ROCK’s name might have harkened back to Hickey’s Newfoundland roots, but he saw a future for the company that stretched from coast to coast to coast.
Barely a year after leaving his old job to focus full-time on his own venture, Hickey had already won a major contract to supply communications equipment to the federal government. Using the profits from that deal and a loan from the Business Development Bank of Canada, ROCK Networks acquired Nova Scotia-based two-way radio supplier Nova Communications in a multimillion-dollar transaction in May 2017.
With the stroke of a pen, ROCK Networks transformed from a tiny venture based in Hickey’s living room into a wireless technology business with offices in three provinces.
ROCK Networks
Year founded: 2007
Local headcount: Five, with 25 employees in other provinces
Three-year revenue growth: 5,035.61%
2019 ranking: #1
ROCK now supplies two-way radio equipment and maintenance services to customers ranging from the Department of National Defence to Cape Breton’s Cabot Links golf course. The firm has 30 employees and operates sales offices in Calgary, Ottawa, Moncton, N.B., Dartmouth, N.S., and St. John’s, while its e-commerce site has customers in every province and territory.

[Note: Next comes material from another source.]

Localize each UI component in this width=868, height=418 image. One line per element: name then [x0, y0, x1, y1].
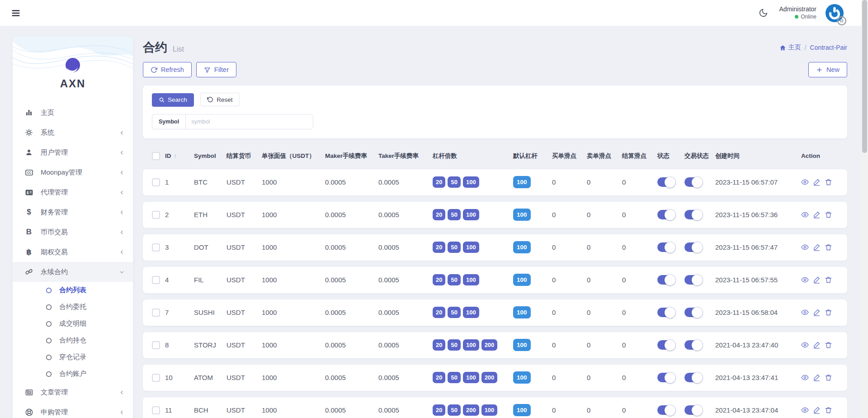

This January, ROCK’s corporate headquarters officially moved from Hickey’s living room to its own space in Ottawa’s east end.
It’s been quite a ride, but Hickey believes it’s just getting started.
As radio technology shifts from old-school analog to digital-based systems, he sees new opportunities for partnerships in emerging fields such as 5G networks. ROCK recently signed a reseller agreement with Gatineau-based Solacom to provide next-generation platforms that will allow smartphone users to text 911 in emergencies.
ROCK is also planning an aggressive move into the managed services space, in which suppliers charge a monthly subscription fee to maintain and upgrade wireless equipment for customers such as police and fire departments.
The firm currently competes against hundreds of independent wireless equipment resellers across Canada for smaller contracts and individual sales while going toe to toe with multinational players such as Texas-based BearCom Group for bigger deals.
ROCK is not quite in the same weight class as the likes of BearCom and Bell just yet, but Hickey is nothing if not ambitious.
“The goal is to build a national company and be a $100-million-plus business,” Hickey says. “I can’t get there selling one two-way radio at a time.”
He concedes he initially wavered on submitting an application for OBJ’s fastest-growing companies competition this year, fearing he wouldn’t make the cut.
Clearly, Hickey had nothing to worry about. He’s already pondering his prospects for a repeat in 2020.
“If we’re No. 1 again next year, that really means we’ve knocked the ball out of the park.”